FIG. 3 schematically shows a cross-section of the surface part of
this catalyst carrier 45. As shown in FIG. 3, on the surface of the
catalyst carrier 45, a precious metal catalyst 46 is carried
diffused in it. Further, on the surface of the catalyst carrier 45,
a layer of an NOx adsorbent 47 is formed.
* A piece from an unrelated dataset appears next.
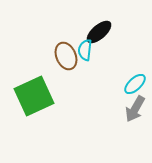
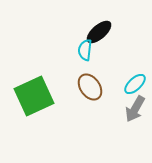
brown ellipse: moved 24 px right, 31 px down; rotated 12 degrees counterclockwise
[0039] Further, in the embodiment of the present invention, as the
precious metal catalyst 46, platinum (Pt) is used. As the
ingredient forming the NOx adsorbent 47, for example, at least one
ingredient selected from potassium (K), sodium (Na), cesium (Cs),
or another such alkali metal, barium (Ba), calcium (Ca), or another
such alkali earth, and lanthanum (La), yttrium (Y), or another such
rare earth is used.
[0040] If the ratio of the air and fuel (hydrocarbons) supplied
inside the engine intake passage, combustion chambers 2, and
exhaust passage upstream of the NOx catalyst 12 is referred to as
the "air-fuel ratio of the exhaust gas", the NOx adsorbent 47
absorbs the NOx when the air-fuel ratio of the exhaust gas is
leaner than even the stoichiometric air-fuel ratio and releases the
absorbed NOx when the oxygen concentration in the exhaust gas falls
in an "NO.sub.x absorption/release action".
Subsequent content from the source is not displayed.